• **Goal of the exercise**
Filter the listing below down to the lines containing the word "dans".

• **Records supplied**
++++++++++
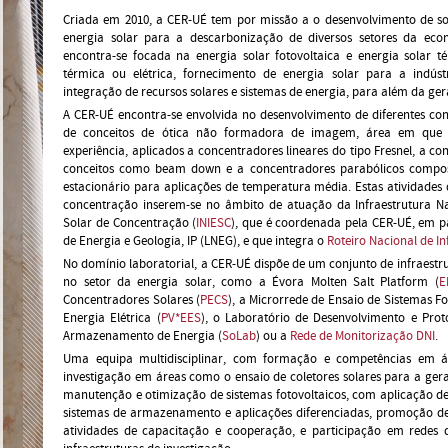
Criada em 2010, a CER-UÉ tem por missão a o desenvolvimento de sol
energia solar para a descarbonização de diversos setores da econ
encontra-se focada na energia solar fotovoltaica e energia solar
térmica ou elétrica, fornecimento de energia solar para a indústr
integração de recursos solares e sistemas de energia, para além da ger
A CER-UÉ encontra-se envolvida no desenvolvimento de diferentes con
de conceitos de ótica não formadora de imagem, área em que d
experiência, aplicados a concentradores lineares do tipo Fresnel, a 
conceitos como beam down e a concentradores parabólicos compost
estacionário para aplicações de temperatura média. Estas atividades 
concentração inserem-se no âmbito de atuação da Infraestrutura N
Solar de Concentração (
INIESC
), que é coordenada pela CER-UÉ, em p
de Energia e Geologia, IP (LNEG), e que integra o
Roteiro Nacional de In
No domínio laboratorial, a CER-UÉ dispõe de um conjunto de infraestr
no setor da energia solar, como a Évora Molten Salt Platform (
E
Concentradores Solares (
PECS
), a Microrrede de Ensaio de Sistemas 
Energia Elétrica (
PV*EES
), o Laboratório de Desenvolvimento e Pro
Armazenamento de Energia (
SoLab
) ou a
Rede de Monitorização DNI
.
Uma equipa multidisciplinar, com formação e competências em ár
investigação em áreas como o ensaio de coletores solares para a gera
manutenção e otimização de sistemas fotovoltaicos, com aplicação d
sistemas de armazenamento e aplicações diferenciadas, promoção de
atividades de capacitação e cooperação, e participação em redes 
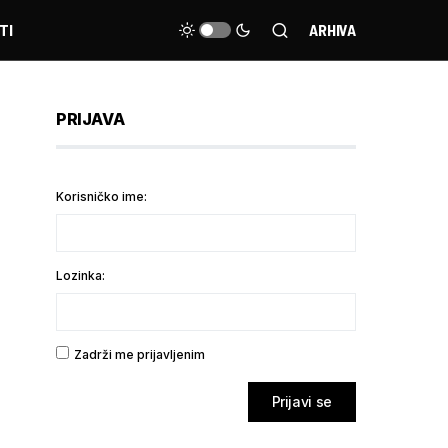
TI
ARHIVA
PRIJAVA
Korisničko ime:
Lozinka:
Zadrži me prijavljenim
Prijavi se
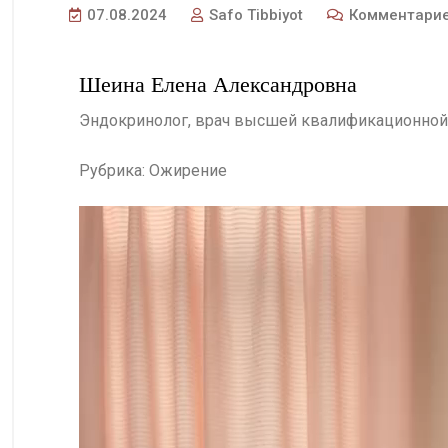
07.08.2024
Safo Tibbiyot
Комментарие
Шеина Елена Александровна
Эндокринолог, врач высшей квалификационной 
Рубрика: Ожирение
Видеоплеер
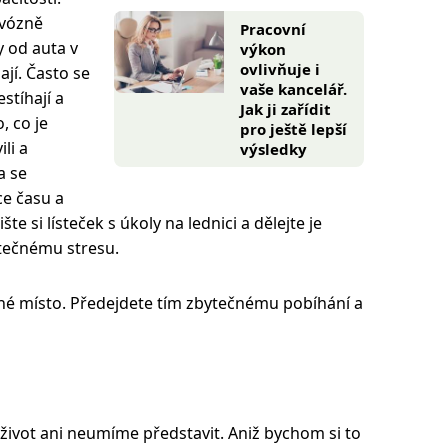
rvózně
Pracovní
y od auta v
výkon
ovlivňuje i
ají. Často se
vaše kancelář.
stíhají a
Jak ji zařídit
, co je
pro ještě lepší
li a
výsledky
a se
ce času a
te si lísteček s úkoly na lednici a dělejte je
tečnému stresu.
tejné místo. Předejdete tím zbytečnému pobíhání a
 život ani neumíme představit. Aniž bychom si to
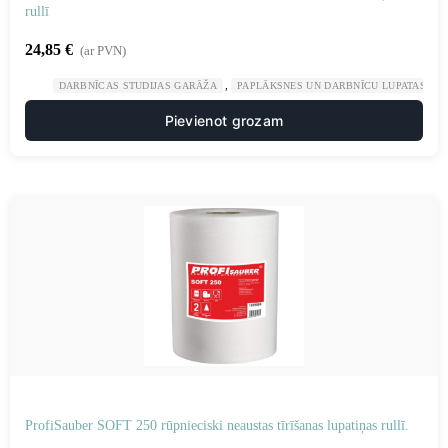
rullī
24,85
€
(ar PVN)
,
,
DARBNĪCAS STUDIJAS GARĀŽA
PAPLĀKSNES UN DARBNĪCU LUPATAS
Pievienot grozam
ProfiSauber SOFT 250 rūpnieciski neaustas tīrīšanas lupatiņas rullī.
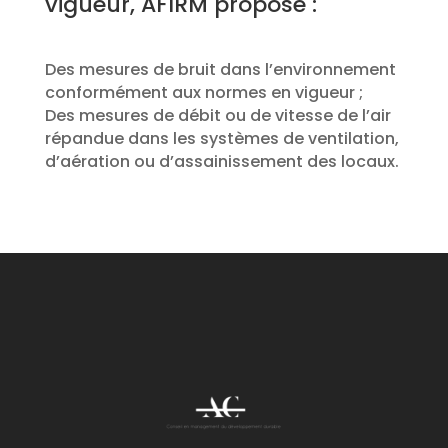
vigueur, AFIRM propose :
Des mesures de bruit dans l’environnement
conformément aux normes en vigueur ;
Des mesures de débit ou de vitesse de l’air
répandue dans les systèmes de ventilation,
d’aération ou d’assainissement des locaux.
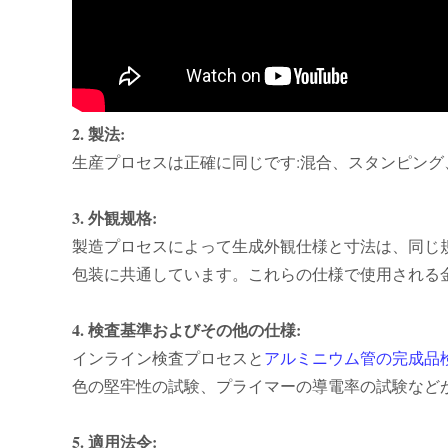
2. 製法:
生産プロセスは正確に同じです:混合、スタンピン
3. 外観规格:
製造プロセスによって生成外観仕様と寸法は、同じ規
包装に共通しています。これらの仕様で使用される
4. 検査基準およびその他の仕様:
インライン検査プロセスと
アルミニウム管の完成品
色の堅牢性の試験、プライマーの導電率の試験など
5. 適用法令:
++++++++++
• **Exercise output**
Des mesures de bruit dans l’environnement
répandue dans les systèmes de ventilation,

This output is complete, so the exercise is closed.